**Aim of the task:** Show every line in the entries below where the word "sectores" appears.

Input section start

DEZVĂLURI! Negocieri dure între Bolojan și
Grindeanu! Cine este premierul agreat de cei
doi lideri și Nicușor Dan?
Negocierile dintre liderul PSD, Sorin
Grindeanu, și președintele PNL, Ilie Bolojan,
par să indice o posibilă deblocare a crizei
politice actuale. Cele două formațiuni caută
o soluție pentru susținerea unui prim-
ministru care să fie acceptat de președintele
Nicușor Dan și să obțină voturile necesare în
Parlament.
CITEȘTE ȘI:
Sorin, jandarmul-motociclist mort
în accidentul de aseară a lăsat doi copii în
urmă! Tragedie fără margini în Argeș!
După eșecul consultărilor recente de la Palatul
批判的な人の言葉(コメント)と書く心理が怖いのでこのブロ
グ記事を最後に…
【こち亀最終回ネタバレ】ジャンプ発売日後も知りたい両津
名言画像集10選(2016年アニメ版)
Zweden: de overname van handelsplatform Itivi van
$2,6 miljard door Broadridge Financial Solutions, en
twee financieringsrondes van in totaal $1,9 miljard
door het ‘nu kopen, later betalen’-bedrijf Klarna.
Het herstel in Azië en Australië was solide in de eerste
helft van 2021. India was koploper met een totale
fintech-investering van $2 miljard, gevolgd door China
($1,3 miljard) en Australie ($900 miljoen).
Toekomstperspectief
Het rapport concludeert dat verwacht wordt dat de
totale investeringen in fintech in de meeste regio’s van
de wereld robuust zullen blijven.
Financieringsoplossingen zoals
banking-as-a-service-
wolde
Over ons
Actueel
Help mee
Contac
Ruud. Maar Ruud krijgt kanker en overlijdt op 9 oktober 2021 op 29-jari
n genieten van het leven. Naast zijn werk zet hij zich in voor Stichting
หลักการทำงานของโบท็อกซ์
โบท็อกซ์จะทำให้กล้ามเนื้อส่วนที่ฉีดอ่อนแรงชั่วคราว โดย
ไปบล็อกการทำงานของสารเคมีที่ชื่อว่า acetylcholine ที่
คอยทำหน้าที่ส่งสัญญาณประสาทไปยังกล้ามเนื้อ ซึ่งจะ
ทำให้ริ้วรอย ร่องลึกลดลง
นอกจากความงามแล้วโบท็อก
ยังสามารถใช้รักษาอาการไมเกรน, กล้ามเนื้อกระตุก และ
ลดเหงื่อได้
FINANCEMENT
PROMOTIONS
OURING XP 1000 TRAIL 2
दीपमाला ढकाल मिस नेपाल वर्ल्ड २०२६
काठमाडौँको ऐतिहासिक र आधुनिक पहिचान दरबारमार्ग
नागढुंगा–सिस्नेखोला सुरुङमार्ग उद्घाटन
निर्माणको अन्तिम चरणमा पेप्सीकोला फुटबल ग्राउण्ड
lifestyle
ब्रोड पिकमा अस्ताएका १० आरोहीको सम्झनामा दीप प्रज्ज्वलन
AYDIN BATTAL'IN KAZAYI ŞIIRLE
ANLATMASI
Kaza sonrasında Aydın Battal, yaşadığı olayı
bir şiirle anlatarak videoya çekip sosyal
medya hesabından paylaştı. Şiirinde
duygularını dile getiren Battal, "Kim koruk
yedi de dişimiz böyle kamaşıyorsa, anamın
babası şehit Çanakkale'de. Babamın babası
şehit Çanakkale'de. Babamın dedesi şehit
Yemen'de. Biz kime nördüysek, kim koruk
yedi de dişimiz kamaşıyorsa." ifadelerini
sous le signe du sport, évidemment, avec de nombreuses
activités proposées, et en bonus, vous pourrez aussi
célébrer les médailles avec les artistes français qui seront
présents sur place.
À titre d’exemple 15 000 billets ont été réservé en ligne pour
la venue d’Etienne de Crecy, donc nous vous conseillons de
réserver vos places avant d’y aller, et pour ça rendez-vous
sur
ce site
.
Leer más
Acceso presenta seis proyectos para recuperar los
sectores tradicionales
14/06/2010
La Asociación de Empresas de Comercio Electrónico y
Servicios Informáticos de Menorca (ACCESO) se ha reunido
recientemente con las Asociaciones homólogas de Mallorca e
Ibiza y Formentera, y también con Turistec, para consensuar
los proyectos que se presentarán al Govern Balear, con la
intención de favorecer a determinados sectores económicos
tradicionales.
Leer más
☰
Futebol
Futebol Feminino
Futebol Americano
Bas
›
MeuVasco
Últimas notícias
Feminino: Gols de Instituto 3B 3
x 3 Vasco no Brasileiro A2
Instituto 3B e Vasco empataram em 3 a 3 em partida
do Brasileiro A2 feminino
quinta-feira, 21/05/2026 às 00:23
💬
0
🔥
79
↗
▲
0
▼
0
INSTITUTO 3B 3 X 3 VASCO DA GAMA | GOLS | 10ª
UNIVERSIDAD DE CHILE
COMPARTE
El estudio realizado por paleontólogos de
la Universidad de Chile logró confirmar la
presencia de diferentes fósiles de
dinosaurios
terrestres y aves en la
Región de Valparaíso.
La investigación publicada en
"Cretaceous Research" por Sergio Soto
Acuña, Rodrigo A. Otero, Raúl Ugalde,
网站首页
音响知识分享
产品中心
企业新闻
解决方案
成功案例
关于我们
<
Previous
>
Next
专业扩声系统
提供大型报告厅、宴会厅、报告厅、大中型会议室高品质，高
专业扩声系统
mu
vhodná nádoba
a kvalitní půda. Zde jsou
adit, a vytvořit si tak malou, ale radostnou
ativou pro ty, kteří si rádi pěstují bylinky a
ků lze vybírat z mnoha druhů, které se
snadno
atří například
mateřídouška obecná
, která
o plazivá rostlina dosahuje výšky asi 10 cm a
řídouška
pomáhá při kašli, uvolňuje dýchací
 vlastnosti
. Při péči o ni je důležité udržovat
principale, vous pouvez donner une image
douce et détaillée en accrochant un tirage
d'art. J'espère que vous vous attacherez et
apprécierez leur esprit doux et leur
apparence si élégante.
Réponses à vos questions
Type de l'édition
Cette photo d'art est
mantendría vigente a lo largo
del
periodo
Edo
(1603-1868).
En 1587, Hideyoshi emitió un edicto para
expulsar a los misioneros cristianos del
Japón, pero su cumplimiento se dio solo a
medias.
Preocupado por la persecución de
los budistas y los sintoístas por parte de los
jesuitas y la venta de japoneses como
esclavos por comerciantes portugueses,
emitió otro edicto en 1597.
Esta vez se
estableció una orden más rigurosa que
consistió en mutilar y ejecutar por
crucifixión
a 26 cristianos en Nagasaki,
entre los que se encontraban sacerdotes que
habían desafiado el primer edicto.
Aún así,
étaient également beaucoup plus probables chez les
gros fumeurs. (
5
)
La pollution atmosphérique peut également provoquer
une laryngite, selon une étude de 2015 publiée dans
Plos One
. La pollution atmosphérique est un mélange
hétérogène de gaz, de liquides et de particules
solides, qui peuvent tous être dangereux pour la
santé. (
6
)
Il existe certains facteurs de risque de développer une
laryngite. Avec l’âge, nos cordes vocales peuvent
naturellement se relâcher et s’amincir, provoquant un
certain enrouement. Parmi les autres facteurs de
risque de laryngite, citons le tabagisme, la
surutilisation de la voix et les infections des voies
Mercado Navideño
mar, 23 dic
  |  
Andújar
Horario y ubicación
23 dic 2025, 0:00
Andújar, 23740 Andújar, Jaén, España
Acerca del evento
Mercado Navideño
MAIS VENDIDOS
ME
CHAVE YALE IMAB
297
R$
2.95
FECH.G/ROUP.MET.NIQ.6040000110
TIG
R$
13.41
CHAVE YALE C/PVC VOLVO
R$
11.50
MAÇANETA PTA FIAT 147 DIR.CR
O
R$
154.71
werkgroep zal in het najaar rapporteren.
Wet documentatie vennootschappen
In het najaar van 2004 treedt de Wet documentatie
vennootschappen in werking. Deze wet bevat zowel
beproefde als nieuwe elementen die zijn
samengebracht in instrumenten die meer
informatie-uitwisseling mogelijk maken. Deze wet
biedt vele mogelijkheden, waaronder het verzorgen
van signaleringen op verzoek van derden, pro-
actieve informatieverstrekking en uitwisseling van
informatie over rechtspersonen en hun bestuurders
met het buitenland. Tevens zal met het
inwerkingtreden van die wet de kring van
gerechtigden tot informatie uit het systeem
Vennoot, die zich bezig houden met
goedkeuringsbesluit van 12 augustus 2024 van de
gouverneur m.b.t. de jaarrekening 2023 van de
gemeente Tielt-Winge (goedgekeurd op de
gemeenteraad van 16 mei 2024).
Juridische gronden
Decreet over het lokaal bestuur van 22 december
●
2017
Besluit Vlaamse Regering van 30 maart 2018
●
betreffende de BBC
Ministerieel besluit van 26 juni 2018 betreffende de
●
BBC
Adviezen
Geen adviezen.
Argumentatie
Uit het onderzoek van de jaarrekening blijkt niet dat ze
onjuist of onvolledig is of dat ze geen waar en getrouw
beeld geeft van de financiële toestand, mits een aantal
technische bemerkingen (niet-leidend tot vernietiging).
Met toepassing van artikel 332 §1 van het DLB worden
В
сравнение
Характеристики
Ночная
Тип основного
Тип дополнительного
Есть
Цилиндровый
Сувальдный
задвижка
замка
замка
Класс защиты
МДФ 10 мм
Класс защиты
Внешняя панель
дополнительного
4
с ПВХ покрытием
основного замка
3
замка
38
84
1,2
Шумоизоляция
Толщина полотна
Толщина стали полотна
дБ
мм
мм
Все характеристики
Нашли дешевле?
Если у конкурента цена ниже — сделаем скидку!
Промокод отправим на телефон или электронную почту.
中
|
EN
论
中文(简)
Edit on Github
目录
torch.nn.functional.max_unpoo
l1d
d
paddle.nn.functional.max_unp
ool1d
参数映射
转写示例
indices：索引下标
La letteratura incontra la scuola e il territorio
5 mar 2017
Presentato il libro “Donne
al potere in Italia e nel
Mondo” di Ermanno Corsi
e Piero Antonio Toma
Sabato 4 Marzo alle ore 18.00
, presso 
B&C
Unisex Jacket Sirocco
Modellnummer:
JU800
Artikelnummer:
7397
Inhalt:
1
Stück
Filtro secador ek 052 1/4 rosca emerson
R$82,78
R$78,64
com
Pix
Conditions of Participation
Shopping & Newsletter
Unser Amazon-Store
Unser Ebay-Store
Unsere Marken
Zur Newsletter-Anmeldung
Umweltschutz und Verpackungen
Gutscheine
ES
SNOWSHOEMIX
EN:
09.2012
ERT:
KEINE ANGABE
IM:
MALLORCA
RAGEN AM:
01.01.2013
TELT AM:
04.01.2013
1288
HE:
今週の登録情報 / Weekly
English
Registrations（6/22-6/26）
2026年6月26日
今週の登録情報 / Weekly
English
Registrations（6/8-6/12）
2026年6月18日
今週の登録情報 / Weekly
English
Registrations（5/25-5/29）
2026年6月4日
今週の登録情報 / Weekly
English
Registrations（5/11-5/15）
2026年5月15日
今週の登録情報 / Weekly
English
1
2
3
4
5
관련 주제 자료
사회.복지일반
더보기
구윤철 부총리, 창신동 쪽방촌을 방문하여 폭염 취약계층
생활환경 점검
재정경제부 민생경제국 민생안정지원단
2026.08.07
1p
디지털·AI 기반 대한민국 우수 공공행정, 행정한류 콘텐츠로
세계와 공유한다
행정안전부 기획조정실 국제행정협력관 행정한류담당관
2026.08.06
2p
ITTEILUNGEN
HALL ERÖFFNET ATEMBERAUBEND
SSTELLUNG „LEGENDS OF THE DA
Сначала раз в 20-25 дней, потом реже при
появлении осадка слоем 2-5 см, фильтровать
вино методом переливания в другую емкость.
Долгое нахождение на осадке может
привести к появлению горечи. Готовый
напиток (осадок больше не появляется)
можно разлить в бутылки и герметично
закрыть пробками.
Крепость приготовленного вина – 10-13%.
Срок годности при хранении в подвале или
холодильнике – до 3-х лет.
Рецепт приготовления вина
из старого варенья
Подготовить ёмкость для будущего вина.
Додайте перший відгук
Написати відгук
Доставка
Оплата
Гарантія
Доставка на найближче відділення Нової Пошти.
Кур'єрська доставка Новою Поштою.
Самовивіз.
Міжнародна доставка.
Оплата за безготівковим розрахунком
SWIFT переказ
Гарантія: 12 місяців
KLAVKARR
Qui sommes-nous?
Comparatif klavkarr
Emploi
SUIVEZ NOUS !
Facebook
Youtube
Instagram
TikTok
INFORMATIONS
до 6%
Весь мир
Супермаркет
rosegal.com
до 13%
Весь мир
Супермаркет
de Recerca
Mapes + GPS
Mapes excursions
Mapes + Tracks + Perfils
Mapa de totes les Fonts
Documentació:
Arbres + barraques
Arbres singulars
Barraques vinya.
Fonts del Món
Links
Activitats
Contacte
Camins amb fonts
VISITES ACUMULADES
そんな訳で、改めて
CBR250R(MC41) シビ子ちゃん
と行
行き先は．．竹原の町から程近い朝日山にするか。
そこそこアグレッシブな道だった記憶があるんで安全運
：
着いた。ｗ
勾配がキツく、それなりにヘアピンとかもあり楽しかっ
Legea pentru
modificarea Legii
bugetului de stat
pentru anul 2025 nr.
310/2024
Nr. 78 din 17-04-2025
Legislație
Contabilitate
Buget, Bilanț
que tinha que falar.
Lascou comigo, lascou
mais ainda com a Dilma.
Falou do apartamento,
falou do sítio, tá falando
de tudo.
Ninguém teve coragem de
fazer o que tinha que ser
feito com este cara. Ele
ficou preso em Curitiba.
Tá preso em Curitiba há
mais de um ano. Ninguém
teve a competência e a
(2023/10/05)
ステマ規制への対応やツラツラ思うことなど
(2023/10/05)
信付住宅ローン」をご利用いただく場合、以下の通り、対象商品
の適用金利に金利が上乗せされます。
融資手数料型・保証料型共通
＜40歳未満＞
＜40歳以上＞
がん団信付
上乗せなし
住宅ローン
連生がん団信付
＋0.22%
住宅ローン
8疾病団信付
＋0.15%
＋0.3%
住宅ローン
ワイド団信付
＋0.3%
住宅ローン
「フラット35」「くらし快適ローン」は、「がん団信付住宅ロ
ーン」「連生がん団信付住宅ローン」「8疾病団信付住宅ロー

Input section end

**Task result:**
sectores tradicionales
intención de favorecer a determinados sectores económicos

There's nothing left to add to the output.